O mundo figural cotidiano, aquele que consideramos o real, é o grande culpado pelo pessimismo, é ele que cria o medo da destruição, é ele o que embota nossas mentes e imaginações. A festa é o sinônimo de um duelo dos mundos figural do sonho e cotidiano que se vêem obrigados a conviver e é a alegria de se encontrar com o naturalismo do movimento que nos permite abandonar, por alguns instantes, aquele mundo de dor e desespero. Por meio do cantar a dor do mundo figural cotidiano é que é possível “esquecer-se da dor para ver a banda passar cantando coisas de amor”. Aqui o real é questionado enfim e se mostra diante de nossos olhos o verdadeiramente existente em sua dor de ter sido quebrantado, a ele cantamos nossa dor de sermos sempre separados dele sem nunca deixar de ser parte dele. O movimento assume então por uma vez as rédeas do processo e nos retira de nossa vida aparente para que possamos tocar com a ponta dos dedos a essências das coisas Assim, o que dramatizamos é a vida cotidiana enquanto o que sentimos é a unificação com movimento eterno de todas as coisas.
Não é a toa que esperamos por este momento de ver aquela dor primordial, tão necessária à compreensão de nossa dor e também não é a toa que ao deixarmos este momento, sublime e cômico, sentimos como que uma náusea um voltar ao corpo, como se durante todo o fenômeno estivéssemos possuídos, e de fato estávamos transformados em bacantes dos tempos modernos.

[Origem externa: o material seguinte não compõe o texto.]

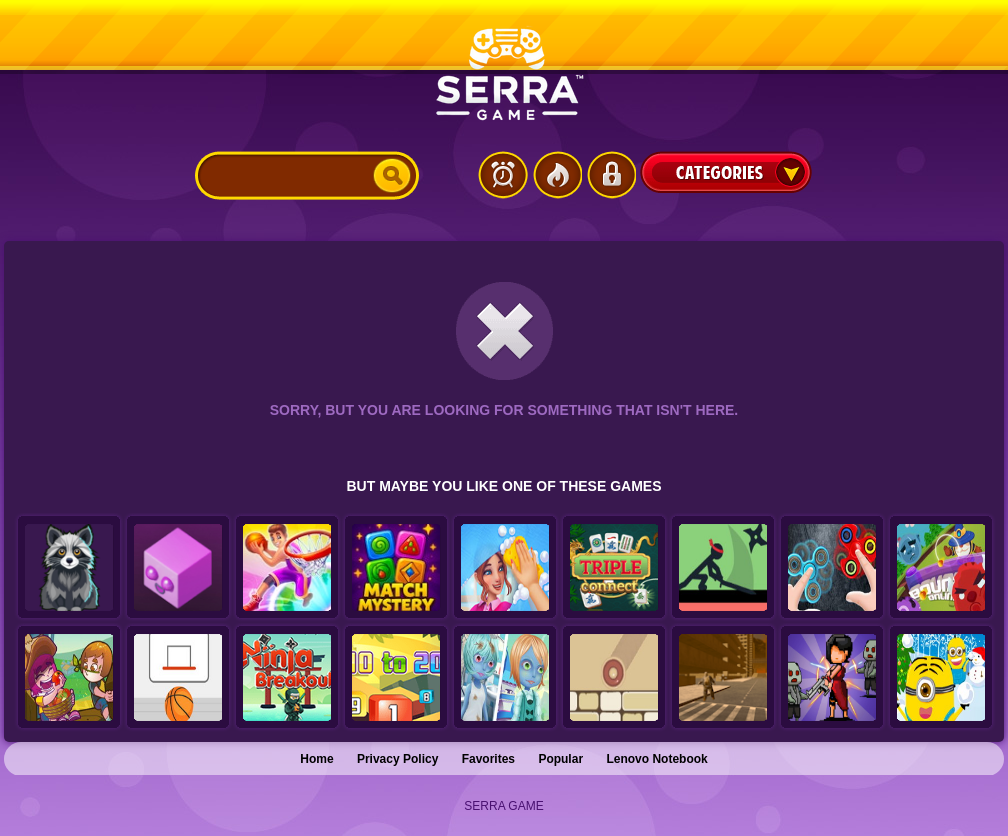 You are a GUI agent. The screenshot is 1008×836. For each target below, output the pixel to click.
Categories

Caso tudo que foi dito até aqui não seja o suficiente para garantir a veracidade do que digo, tampouco eu poderei fazê-lo com outras palavras, então deixarei que a letra de Carlos Lyra faça a minha última tentativa: “Acabou o nosso carnaval/Ninguém ouve cantar canções/Ninguém passa mais brincando feliz/E nos corações, saudades e cinzas foi o que restou/Pelas ruas o que se vê/É uma gente que nem se vê/Que nem se sorri, se beija e se abraça/E sai caminhando, dançando e cantando cantigas de amor/E no entanto é preciso cantar/Mais que nunca é preciso cantar/É preciso cantar e alegrar a cidade/A tristeza que a gente tem/Qualquer dia vai se acabar, todos vão sorrir/Voltou a esperança, ao povo que dança/Contente da vida, feliz a cantar/Porque são tantas coisas azuis/Há tão grandes promessas de luz/Tanto amor para amar/De que a gente nem sabe/Quem me dera viver pra ver/E brincar outros carnavais/Com a beleza dos velhos carnavais/Que marchas tão lindas/E o povo cantando seu canto de paz."